The modern economy is increasingly supported by wireless networks. Network operators provide connectivity through a series of installations on communication towers and other infrastructure. These towers have obvious characteristics of real estate, and are often owned by publicly traded real estate investment trusts or REITs.
A new study conducted by Professor Timothy Riddiough at the University of Wisconsin and sponsored by Nareit, finds that tower REITs are an important part of the growing digital economy; a broad range of qualitative and quantitative evidence supports a conclusion that towers are intrinsically real estate; and that tower REITs operate in both a competitive environment and increase allocative efficiency and benefit consumers.
The key findings, include:
Towers are intrinsically real estate
- Towers are permanent structures affixed to land and supported by a foundation.

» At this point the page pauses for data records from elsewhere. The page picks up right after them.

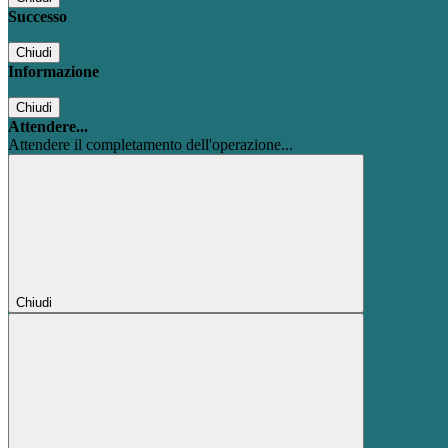
Successo
Chiudi
Informazione
Chiudi
Attendere...
Attendere il completamento dell'operazione...
Chiudi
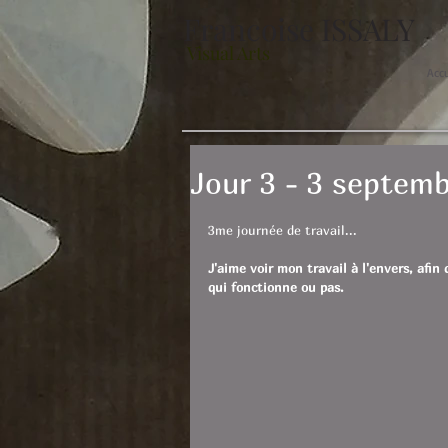
Francoise ISSALY
Visual Arts
Acc
Jour 3 - 3 septem
3me journée de travail... 
J'aime voir mon travail à l'envers, afin
qui fonctionne ou pas.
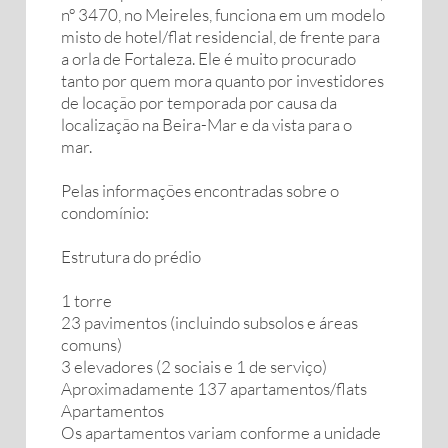
nº 3470, no Meireles, funciona em um modelo
misto de hotel/flat residencial, de frente para
a orla de Fortaleza. Ele é muito procurado
tanto por quem mora quanto por investidores
de locação por temporada por causa da
localização na Beira-Mar e da vista para o
mar.
Pelas informações encontradas sobre o
condomínio:
Estrutura do prédio
1 torre
23 pavimentos (incluindo subsolos e áreas
comuns)
3 elevadores (2 sociais e 1 de serviço)
Aproximadamente 137 apartamentos/flats
Apartamentos
Os apartamentos variam conforme a unidade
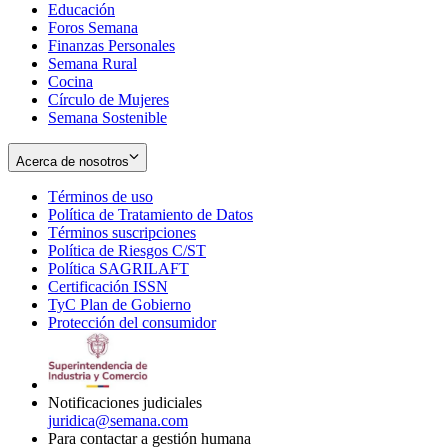
Educación
window
new
Foros Semana
window
Finanzas Personales
Semana Rural
Cocina
Círculo de Mujeres
Semana Sostenible
Acerca de nosotros
Términos de uso
Opens
Política de Tratamiento de Datos
in
Opens
Términos suscripciones
new
Opens
in
Política de Riesgos C/ST
window
in
Opens
new
Política SAGRILAFT
Opens
new
in
window
Certificación ISSN
Opens
in
window
new
TyC Plan de Gobierno
in
new
Opens
window
Protección del consumidor
new
window
in
Opens
window
new
in
window
new
window
Notificaciones judiciales
juridica@semana.com
Para contactar a gestión humana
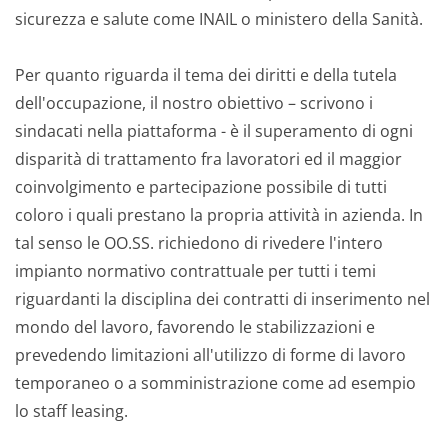
sicurezza e salute come INAIL o ministero della Sanità.
Per quanto riguarda il tema dei diritti e della tutela
dell'occupazione, il nostro obiettivo – scrivono i
sindacati nella piattaforma - è il superamento di ogni
disparità di trattamento fra lavoratori ed il maggior
coinvolgimento e partecipazione possibile di tutti
coloro i quali prestano la propria attività in azienda. In
tal senso le OO.SS. richiedono di rivedere l'intero
impianto normativo contrattuale per tutti i temi
riguardanti la disciplina dei contratti di inserimento nel
mondo del lavoro, favorendo le stabilizzazioni e
prevedendo limitazioni all'utilizzo di forme di lavoro
temporaneo o a somministrazione come ad esempio
lo staff leasing.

- The tower construction and development process mirrors that of other types of real estate.
- Location is a source of value, with income derived from rents.
- Towers have a long history of being treated as real estate for federal income tax purposes.
- Appraisal standards consider cell towers to be real estate.
- Towers meet FASB implicit tests for what constitutes real estate for revenue recognition purposes.
- The two primary industry classification standards include tower REITs as part of the real estate sector.
- Dedicated real estate mutual funds and ETFs frequently hold tower REITs in their portfolios.
- The returns of tower REITs are more highly correlated with returns of most other equity REIT sectors than they are with telecommunication companies or the companies that collectively comprise the S&P 1500 Index.
- Tower REIT operational performance, revenues and assets align with the operational performance, revenue, and assets of other REITs.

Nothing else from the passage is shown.